I’m a simple gal.
I mean, here on the homestead we raise chickens for eggs and meat, goats for milk, and sheep for milk and meat. We have a large vegetable garden, pecan, pomelo, mango, banana, cherry, almond, apricot, peach, plum, fig, avocado, and loquat trees as well as a strawberry patch and blueberry and blackberry bushes. I also have plans to build a natural living pond/pool. But yeah, I’m pretty low maintenance.
Hear me out, ya’ll.
One thing we’re really good at over here is repurposing and using permaculture practices so that we can make everything easier on everyone.
It’s turned out pretty well because the time we spend maintaining our homestead is minimal. Once a day I take a 10 minute walk around the farm and check up on everything, and it’s only during certain seasons that we break out in project mode.
Building a Simple Grape Arbor
When choosing the perfect location for grapes, you need to understand that grapes need two main things…
- Lots of sun
- Something to climb on
We knew that right in front of our southwest windows, there was a LOT of sun! Even the windows are starting to show damage because of all that sun. So we knew this would be a great spot for grapes, as they would love all that exposure.
I wasn’t sure on the design so I drove around to neighborhoods that I remember had grape arbors and took pictures. This one was too simple and you can tell it’s starting to waver.
When looking for the perfect wood to build your grape arbor, you can purchase pre-made kits, build an arbor from a plan, or if you’re like us, you can search Pinterest for the perfect rustic grape arbor inspiration.
I would have preferred this arbor to be more crooked, but the trunk and branches over time will create that rustic look by itself, so I’ll just have to be patient.
How to Build a simple Grape Arbor: Step by Step
Step 1) Mark your holes for the posts.
We decided to go with three post holes, just to make sure it would be sturdy enough over the years.
Step 2) Dig a hole and then have your husband tell you that you’re doing it wrong and proceed to watch him dig a hole with “his method” which is much, much better.
Ah, marriage and projects.
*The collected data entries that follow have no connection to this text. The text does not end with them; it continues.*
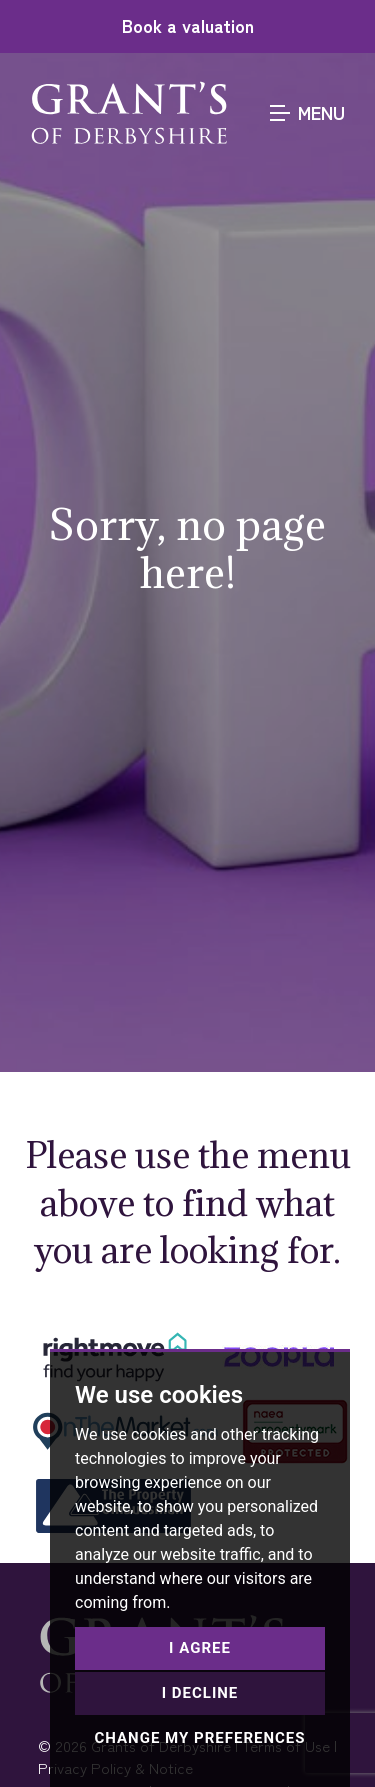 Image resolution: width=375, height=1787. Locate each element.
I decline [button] (200, 1693)
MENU (307, 112)
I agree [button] (200, 1648)
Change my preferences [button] (199, 1738)
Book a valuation (188, 25) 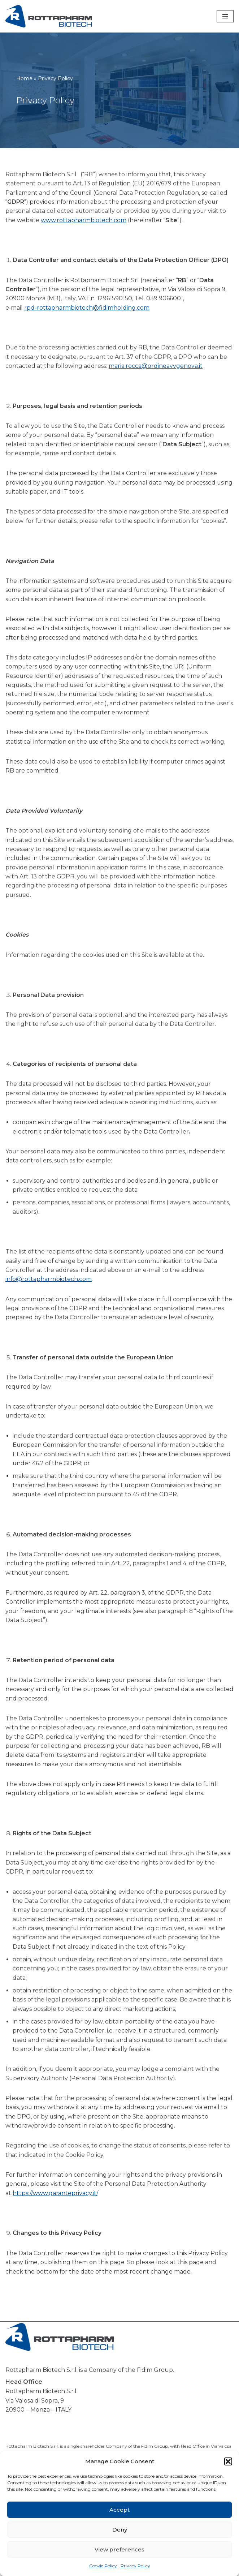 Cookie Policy (103, 2565)
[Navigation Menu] (225, 16)
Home (24, 78)
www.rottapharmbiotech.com (83, 220)
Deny (119, 2529)
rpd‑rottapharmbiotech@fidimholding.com (86, 308)
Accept (119, 2509)
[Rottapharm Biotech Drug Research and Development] (48, 16)
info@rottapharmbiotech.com (48, 1295)
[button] (228, 2461)
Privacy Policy (135, 2565)
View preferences (119, 2549)
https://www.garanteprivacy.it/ (55, 2215)
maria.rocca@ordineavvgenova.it (156, 367) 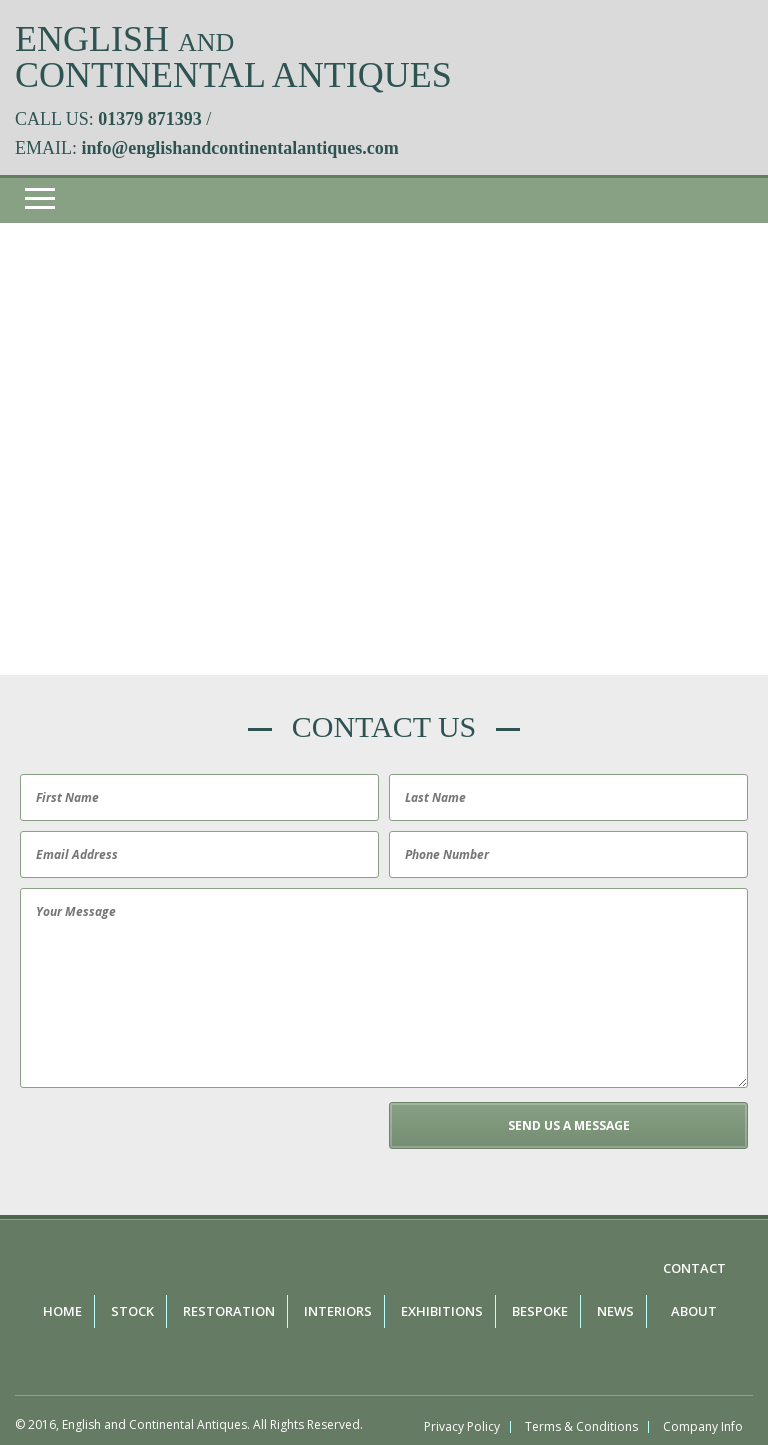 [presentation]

They don’t ever seem to go as well together as planned, do they?
Fortunately for me, I’ve got a husband who is innovative and won’t give up on his methods to save his life, so at best it provides good entertainment. Silly DaNelle thought she should dig a hole with a shovel (I don’t know what I was thinking).
Kevin (a.k.a. Mr. Frugal, a.k.a. Mr. Engineer, a.k.a. the most stubborn man I know) decided a homemade post hole digger (a.k.a. an old PVC pipe) was the optimal choice.
I decided the entertainment was far more enticing than the arguing. So, the entire family brought out chairs and watched…
And after only 30 minutes later of hammering, then tugging, and tugging, and pulling, and tugging…
Unfortunately, because the PVC pipe was SMALLER THAN THE POST (totally caught that early on by the way, but who was I to know it wouldn’t fit? Remember, I’m simple-minded shovel lady over here, and you can’t trust what I think.)
No worries though. Three or four more PVC holes grouped together, with time spent in between to rid the ridiculously compacted soil out of the inside of the pipe, maybe an hour tops, the first post hole was dug.
(In all honesty, Kevin is a dream to work with on projects. He doesn’t complain about hard work and dives right in. He does have hilarious & ridiculous methods, but he’ll do it my way if I protest:)
Step 3) Level the posts and pour concrete around them.
This was fairly simple to do. Thankfully, Kevin didn’t have a more ‘genius’ way to do it.
(Don’t mind Lydia, she’s in a goth phase and also wants to shave her head. Oh that girl.)
Step 4) Once you’ve got all the posts leveled, it’s time to put drill the sides together and call it good!
I’m so excited to have a place to grow delicious grapes! We planted the Black Monukka variety, which originates from Spain and does well in our climate. This grape is really versatile and you can make juice, jellies, and even wine all from this grape. Wish us luck! We’ll update this post with pictures as they grow!